> [How to complete this task]:
Every line of the listing should be retyped exactly, but none of the pictures should be.
━━━
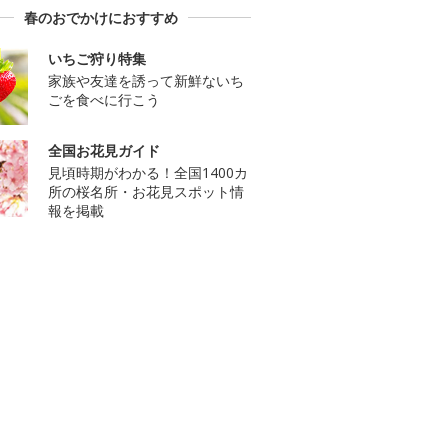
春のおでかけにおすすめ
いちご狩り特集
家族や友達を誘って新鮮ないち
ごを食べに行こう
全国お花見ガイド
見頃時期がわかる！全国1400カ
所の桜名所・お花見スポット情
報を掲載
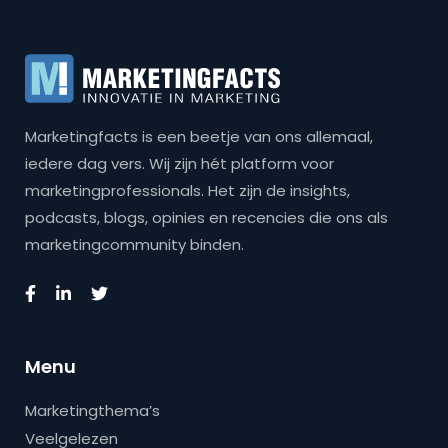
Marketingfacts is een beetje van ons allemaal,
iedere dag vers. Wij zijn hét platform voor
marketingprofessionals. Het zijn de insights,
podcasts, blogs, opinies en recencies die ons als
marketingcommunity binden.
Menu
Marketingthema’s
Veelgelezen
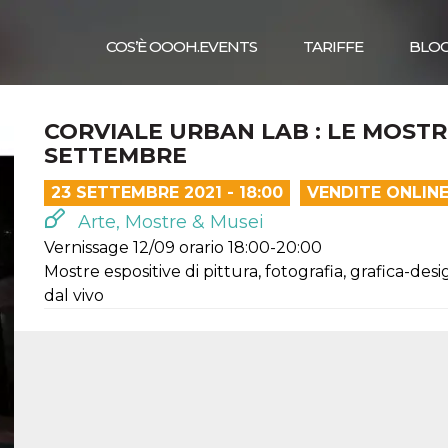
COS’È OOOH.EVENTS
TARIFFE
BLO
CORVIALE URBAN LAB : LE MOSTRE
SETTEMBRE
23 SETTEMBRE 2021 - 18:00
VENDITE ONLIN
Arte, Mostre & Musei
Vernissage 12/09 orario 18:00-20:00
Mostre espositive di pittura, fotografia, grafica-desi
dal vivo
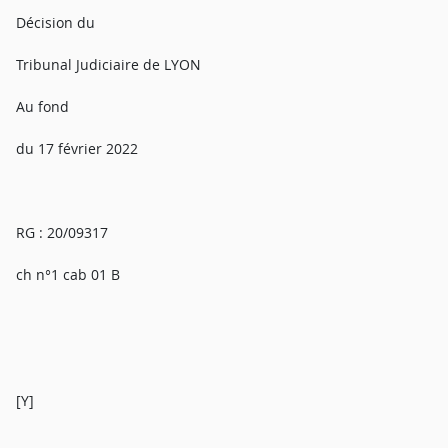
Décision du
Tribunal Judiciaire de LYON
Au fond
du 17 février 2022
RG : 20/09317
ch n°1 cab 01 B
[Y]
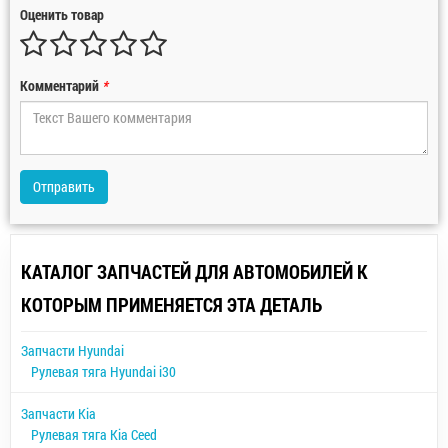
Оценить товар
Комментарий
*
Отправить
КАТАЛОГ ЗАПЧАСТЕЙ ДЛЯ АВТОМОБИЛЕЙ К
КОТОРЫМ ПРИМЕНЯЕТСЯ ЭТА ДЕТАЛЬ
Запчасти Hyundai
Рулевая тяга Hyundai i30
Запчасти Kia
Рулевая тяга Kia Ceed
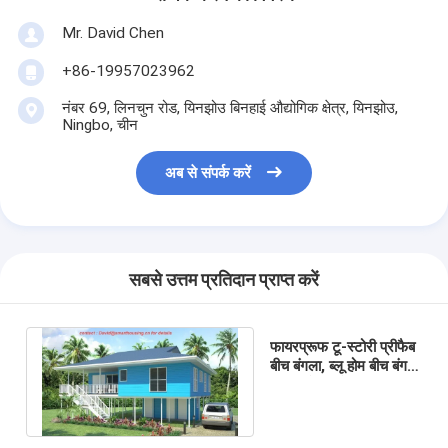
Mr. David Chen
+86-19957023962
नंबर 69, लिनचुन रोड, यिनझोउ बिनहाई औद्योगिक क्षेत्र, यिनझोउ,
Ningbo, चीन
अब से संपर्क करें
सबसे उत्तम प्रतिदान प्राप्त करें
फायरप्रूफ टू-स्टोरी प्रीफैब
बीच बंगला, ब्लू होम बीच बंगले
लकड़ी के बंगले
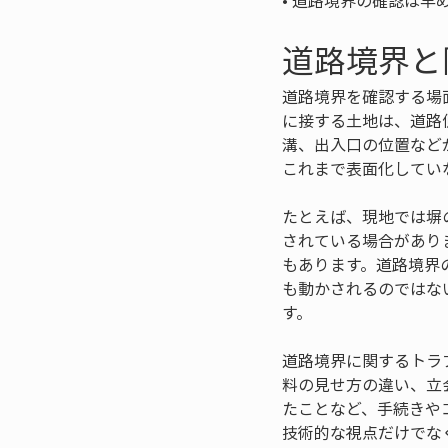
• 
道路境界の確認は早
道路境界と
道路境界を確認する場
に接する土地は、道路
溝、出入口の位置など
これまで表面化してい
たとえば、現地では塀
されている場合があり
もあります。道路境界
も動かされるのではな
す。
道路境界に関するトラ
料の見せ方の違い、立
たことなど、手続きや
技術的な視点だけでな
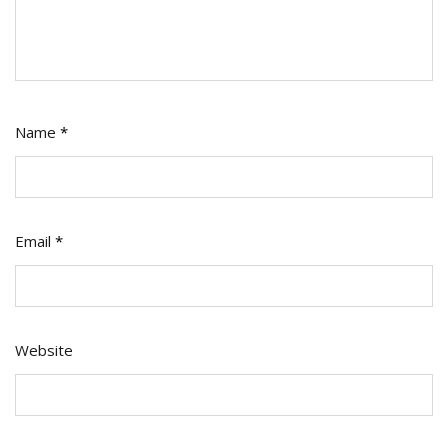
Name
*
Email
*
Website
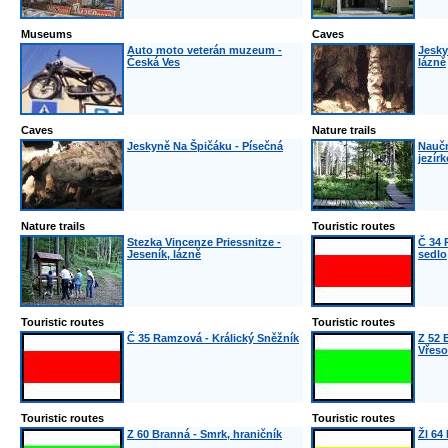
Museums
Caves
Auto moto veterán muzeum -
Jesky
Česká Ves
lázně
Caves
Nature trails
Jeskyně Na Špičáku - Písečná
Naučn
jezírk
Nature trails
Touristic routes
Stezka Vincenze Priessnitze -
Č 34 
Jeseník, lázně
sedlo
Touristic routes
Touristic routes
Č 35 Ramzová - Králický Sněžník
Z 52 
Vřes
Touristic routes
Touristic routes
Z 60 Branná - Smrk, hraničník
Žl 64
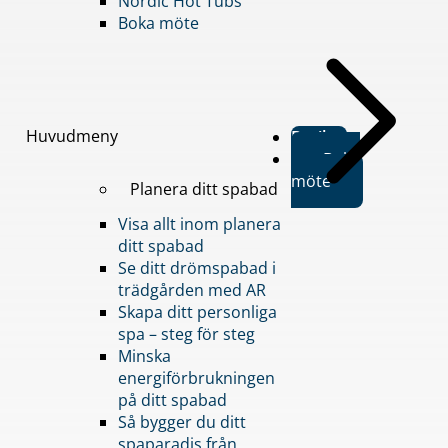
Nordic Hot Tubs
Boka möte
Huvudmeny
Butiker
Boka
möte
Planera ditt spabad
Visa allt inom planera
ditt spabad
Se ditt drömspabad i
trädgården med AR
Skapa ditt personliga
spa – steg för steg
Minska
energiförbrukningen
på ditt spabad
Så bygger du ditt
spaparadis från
━━━
> [Written reply]:
春のおでかけにおすすめ
いちご狩り特集
家族や友達を誘って新鮮ないち
ごを食べに行こう
全国お花見ガイド
見頃時期がわかる！全国1400カ
所の桜名所・お花見スポット情
報を掲載
Marketingfacts is een beetje van ons allemaal,
iedere dag vers. Wij zijn hét platform voor
marketingprofessionals. Het zijn de insights,
podcasts, blogs, opinies en recencies die ons als
marketingcommunity binden.
Menu
Marketingthema’s
Veelgelezen
COS’È OOOH.EVENTS
TARIFFE
BLO
CORVIALE URBAN LAB : LE MOSTRE
SETTEMBRE
23 SETTEMBRE 2021 - 18:00
VENDITE ONLIN
Arte, Mostre & Musei
Vernissage 12/09 orario 18:00-20:00
Mostre espositive di pittura, fotografia, grafica-desi
dal vivo
Décision du
Tribunal Judiciaire de LYON
Au fond
du 17 février 2022
RG : 20/09317
ch n°1 cab 01 B
[Y]
Оценить товар
Комментарий
*
Отправить
КАТАЛОГ ЗАПЧАСТЕЙ ДЛЯ АВТОМОБИЛЕЙ К
КОТОРЫМ ПРИМЕНЯЕТСЯ ЭТА ДЕТАЛЬ
Запчасти Hyundai
Рулевая тяга Hyundai i30
Запчасти Kia
Рулевая тяга Kia Ceed
Mr. David Chen
+86-19957023962
नंबर 69, लिनचुन रोड, यिनझोउ बिनहाई औद्योगिक क्षेत्र, यिनझोउ,
Ningbo, चीन
अब से संपर्क करें
सबसे उत्तम प्रतिदान प्राप्त करें
फायरप्रूफ टू-स्टोरी प्रीफैब
बीच बंगला, ब्लू होम बीच बंगले
लकड़ी के बंगले
• 
道路境界の確認は早
道路境界と
道路境界を確認する場
に接する土地は、道路
溝、出入口の位置など
これまで表面化してい
たとえば、現地では塀
されている場合があり
もあります。道路境界
も動かされるのではな
す。
道路境界に関するトラ
料の見せ方の違い、立
たことなど、手続きや
技術的な視点だけでな
Name
*
Email
*
Website
Museums
Caves
Auto moto veterán muzeum -
Jesky
Česká Ves
lázně
Caves
Nature trails
Jeskyně Na Špičáku - Písečná
Naučn
jezírk
Nature trails
Touristic routes
Stezka Vincenze Priessnitze -
Č 34 
Jeseník, lázně
sedlo
Touristic routes
Touristic routes
Č 35 Ramzová - Králický Sněžník
Z 52 
Vřes
Touristic routes
Touristic routes
Z 60 Branná - Smrk, hraničník
Žl 64
Nordic Hot Tubs
Boka möte
Huvudmeny
Butiker
Boka
möte
Planera ditt spabad
Visa allt inom planera
ditt spabad
Se ditt drömspabad i
trädgården med AR
Skapa ditt personliga
spa – steg för steg
Minska
energiförbrukningen
på ditt spabad
Så bygger du ditt
spaparadis från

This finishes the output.